The Central Bank of Kenya (CBK) is set to close down tens of digital lenders this month, following the operationalisation of the Digital Cretit Providers Regulations on September 17.
In the era of new regulations, digital lenders will be barred from calling friends and family members of defaulters.
On September 17,CBK is anticipated to provide a list of complying businesses and close down any digital lenders that do not adhere to stringent consumer protection standards established by the Digital Credit Providers Regulations, 2021.
Personal loan apps are mobile solutions that enable you to apply for a loan without ever setting foot inside a bank.
A personal loan may be appropriate for you if you require money to consolidate debt, settle unpaid debt, finance a significant purchase, or do any other similar purpose. You may be able to borrow money using personal loan apps by submitting an online application.
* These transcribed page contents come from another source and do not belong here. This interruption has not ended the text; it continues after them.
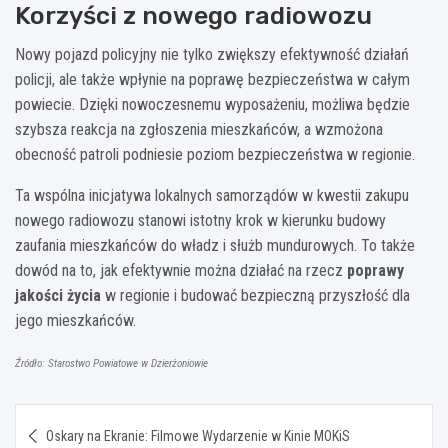
Korzyści z nowego radiowozu
Nowy pojazd policyjny nie tylko zwiększy efektywność działań
policji, ale także wpłynie na poprawę bezpieczeństwa w całym
powiecie. Dzięki nowoczesnemu wyposażeniu, możliwa będzie
szybsza reakcja na zgłoszenia mieszkańców, a wzmożona
obecność patroli podniesie poziom bezpieczeństwa w regionie.
Ta wspólna inicjatywa lokalnych samorządów w kwestii zakupu
nowego radiowozu stanowi istotny krok w kierunku budowy
zaufania mieszkańców do władz i służb mundurowych. To także
dowód na to, jak efektywnie można działać na rzecz
poprawy
jakości życia
w regionie i budować bezpieczną przyszłość dla
jego mieszkańców.
Źródło: Starostwo Powiatowe w Dzierżoniowie
Nawigacja
Oskary na Ekranie: Filmowe Wydarzenie w Kinie MOKiS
The regulations are aimed at restraining lenders from unconventional actions by some digital credit providers. The regulationswill also curb exorbitant prices imposed on borrowers, unethical debt collection practices, and misuse of personal data.
Before providing credit to customers, mobile phone lenders must disclose all expenses associated with their loans, including interest rates, late payments, and rollover fees.
Kevin Mutiso, chair of the Digital Lenders Association of Kenya (DLAK), says Kenyans should anticipate better services, more consumer protection regulations, and fewer compliant companies in the next two weeks.
The new regulation also provided CBK the authority to revoke the licenses of companies that use name-and-shame techniques to try and collect money by disclosing information about loan defaulters to outside parties. Customers who use digital loans for their convenience of access because they don’t require collateral have also been plagued by failure to disclose interest rates, late payments, and rollover costs. When applying for credit, most Kenyans are unaware of their rights and fail to read the loan agreements.
As a result, they run the risk of being hit with expensive interest rates that, when annualized, can reach 520 percent, leading to an increase in defaults. Due to low-income households being seduced into readily available mobile loans, the use of mobile loans has increased tremendously over the past few years.